Качушин и Яков Власович вошли в жалкую и гулкую комнату со следами икон на стенах и сочувственно переглянулись.
– Вы хорошо помните Георгия Победоносца? – спросил Качушин. – Не та ли это икона – она сейчас на экспертизе, поторопились отослать, – на которой художник скрыл портрет Емельяна Пугачева?
– Точно! – встрепенулся директор. – Именно Емельяна Пугачева. А вы кем информированы? Анискиным?
– Нет! Знакомясь с делом, я просмотрел несколько специальных книг… Об этой иконе упоминается как об утраченной. Она когда-то принадлежала одной из владимирских церквей…
Яков Власович схватился за голову:
– Владимирских! Я так и думал, я так и думал… Стоп! О ней знает московский коллекционер Сикорский. Он мне писал об утраченном Победоносце, но я… Я – провинциал! Я в себя не верю! Мне и в голову не пришло, что это именно тот Победоносец, который висит рядом, в церкви!
Качушин помолчал, цепко прищурился, напрягся.

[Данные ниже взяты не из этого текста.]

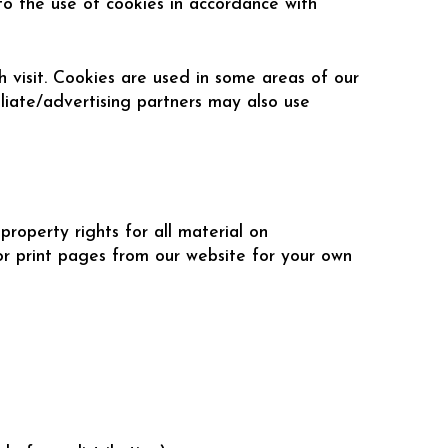
to the use of cookies in accordance with
h visit. Cookies are used in some areas of our
iliate/advertising partners may also use
roperty rights for all material on
r print pages from our website for your own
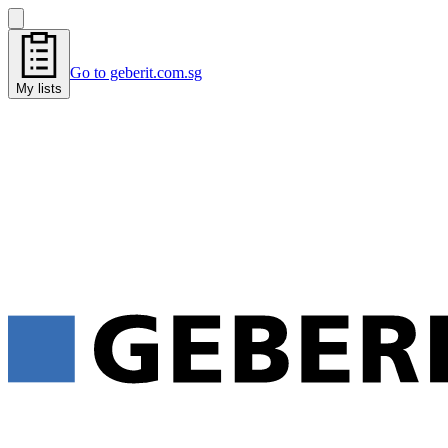
Go to geberit.com.sg
My lists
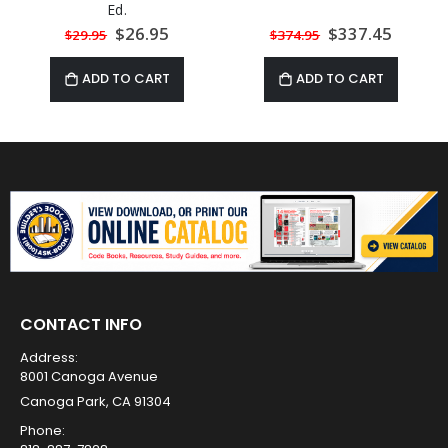
Ed.
Special
$26.95
Special
$337.45
$29.95
$374.95
Price
Price
ADD TO CART
ADD TO CART
CONTACT INFO
Address:
8001 Canoga Avenue
Canoga Park, CA 91304
Phone:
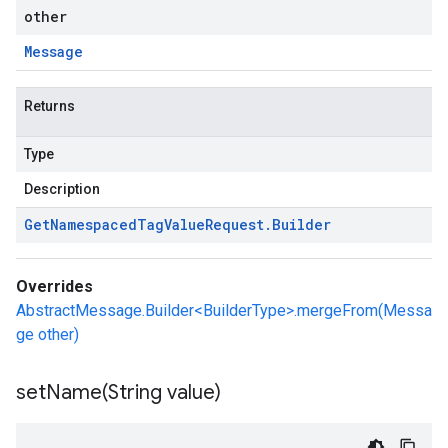
other
Message
Returns
Type
Description
Get
Namespaced
Tag
Value
Request
.
Builder
Overrides
AbstractMessage.Builder<BuilderType>.mergeFrom(Messa
ge other)
setName(
String value)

– Хорошо, что вы упомянули о московском коллекционере. Меня интересуют ваши связи с московскими собирателями… Сколько их? Кто?

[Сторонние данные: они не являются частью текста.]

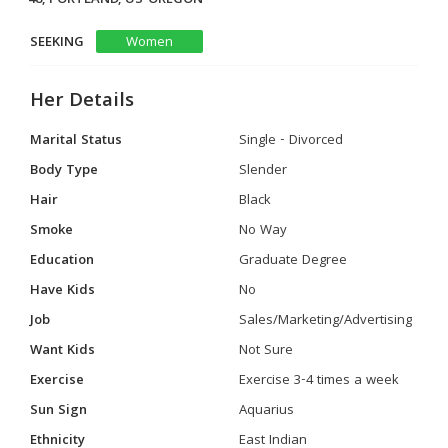
SEEKING
Women
Her Details
Marital Status
Single - Divorced
Body Type
Slender
Hair
Black
Smoke
No Way
Education
Graduate Degree
Have Kids
No
Job
Sales/Marketing/Advertising
Want Kids
Not Sure
Exercise
Exercise 3-4 times a week
Sun Sign
Aquarius
Ethnicity
East Indian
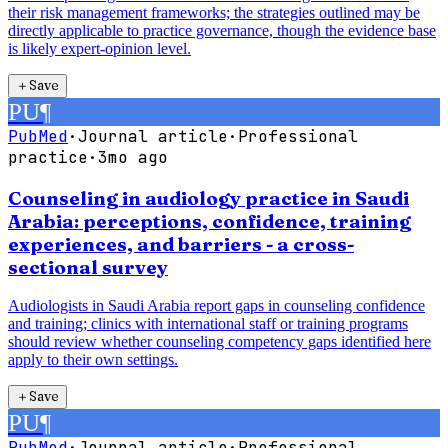
their risk management frameworks; the strategies outlined may be
directly applicable to practice governance, though the evidence base
is likely expert-opinion level.
＋
Save
PU
¶
PubMed
·
Journal article
·
Professional
practice
·
3mo ago
Counseling in audiology practice in Saudi
Arabia: perceptions, confidence, training
experiences, and barriers - a cross-
sectional survey
Audiologists in Saudi Arabia report gaps in counseling confidence
and training; clinics with international staff or training programs
should review whether counseling competency gaps identified here
apply to their own settings.
＋
Save
PU
¶
PubMed
·
Journal article
·
Professional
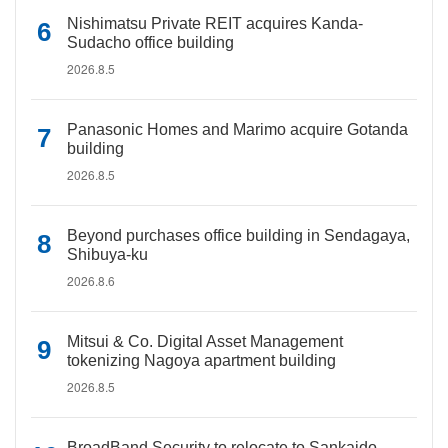
Nishimatsu Private REIT acquires Kanda-
Sudacho office building
2026.8.5
Panasonic Homes and Marimo acquire Gotanda
building
2026.8.5
Beyond purchases office building in Sendagaya,
Shibuya-ku
2026.8.6
Mitsui & Co. Digital Asset Management
tokenizing Nagoya apartment building
2026.8.5
BroadBand Security to relocate to Sankaido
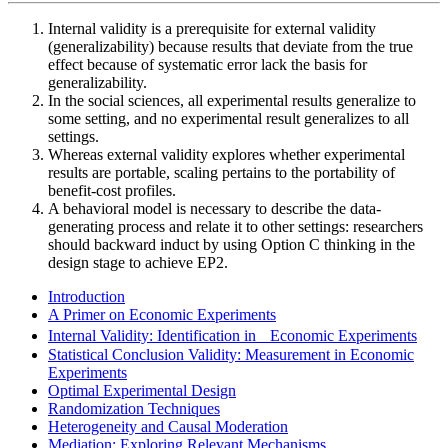
Internal validity is a prerequisite for external validity
(generalizability) because results that deviate from the true
effect because of systematic error lack the basis for
generalizability.
In the social sciences, all experimental results generalize to
some setting, and no experimental result generalizes to all
settings.
Whereas external validity explores whether experimental
results are portable, scaling pertains to the portability of
benefit-cost profiles.
A behavioral model is necessary to describe the data-
generating process and relate it to other settings: researchers
should backward induct by using Option C thinking in the
design stage to achieve EP2.
Introduction
A Primer on Economic Experiments
Internal Validity: Identification in Economic Experiments
Statistical Conclusion Validity: Measurement in Economic
Experiments
Optimal Experimental Design
Randomization Techniques
Heterogeneity and Causal Moderation
Mediation: Exploring Relevant Mechanisms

– Связан с тремя. Академик Борисов, художник Тупицын и генерал-полковник в отставке Смирнов… Отличные люди! Встречался только с генералом – у него много свободного времени, с остальными нахожусь в переписке…
Качушин встал, взволнованный, дрожащей рукой вынул из кармана
– Не пишет ли один из ваших корреспондентов на портативной пишущей машинке, Яков Власович? Вот на такой…
Он протянул директору одну из записок, подписанных «Боттичелли». Директор отшатнулся:
– Именно! Художник Тупицын. – Он бросился к секретеру, выхватил пачку писем, такими же дрожащими руками, как у Качушина, выбрал несколько. – Извольте, извольте!
– Какой гость! Боже мой, какой гость!
Обойдя Неганова, участковый сел на лавку, притих, дожидаясь, когда пробочные гирлянды перестанут звенеть. Расстрига обернулся к нему, и несколько минут они внимательно смотрели друг на друга.
– Чего же будем делать, Василий? – спросил Анискин. – Ну, вот скажи ты мне, чего будем делать?
Анискин длинно вздохнул и посмотрел на Неганова такими тоскливыми, страдающими глазами, что тот поежился, бесшумно усевшись на лавку, зябко поджал ноги.
– Федя, – тихо ответил поп, – хоть на кусочки меня режь, но я не знаю, кто украл иконы…
Стеариновая свеча освещала смятую, скрученную в мучительные жгуты простыню, подушку с судорожно закушенным углом, одеяло с перекошенным пододеяльником.
– Васька, – шепотом сказал участковый, – что ты сделал с собой, Васька!
Неганов плакал. Слезы медленно катились по щекам, пропадали в бороде, которая все еще лихо торчала. Он едва уловимо вздрогнул, когда участковый подошел к нему, наклонившись, положил тяжелую руку на плечо. В таком положении они были долго: рука Анискина лежала на плече Неганова, а расстрига беззвучно плакал. Потом поднял голову.
– Вот видишь, Федька, – прерывающимся голосом сказал он. – Весь я износился. Я всю жизнь веру искал, а ты в одной вере жил, и через это ты счастливый… Ты, Федор, как святой, тебя власть должна иконой сделать. Это ведь с ума сдвинуться можно, что ты почти сорок лет милиционером служишь. Вот через это я тебе завидую, но теперь я в такую веру перешел, против которой ты слаб. Так что я, Васька Неганов, себя протопопом Аввакумом чувствую. Я, может, жизнь не зря прожил! – Силой, дерзостью веяло от расстриги. – Я теперь в радости живу! Я, может, первый из всех понял, что правда, она в… Водка – вот правда! Я латынь знаю: ин вино веритас! Истина в вине!
Теперь перед участковым стоял тот Неганов, которого Анискин привык видеть: с фанатично блестящими глазами, с волосами, казалось, подхваченными ветром.
– Так! – тихо сказал Анискин. – Эдак!
Он не мог смотреть в глаза Неганову: сумасшедший огонек горел в них. Правая рука расстриги была вознесена над головой проповедническим, осеняющим жестом.
Тоскуя, Анискин отвел глаза от Неганова.
– Ты, Василий, ни в каком деле не знаешь края! – горько сказал участковый. – Когда ты в молодости в курганах татарское золото искал, так ты только мозоли на руках набивал, а теперь ты поперек дороги у людей, которых спаиваешь, встал. Это преступленье!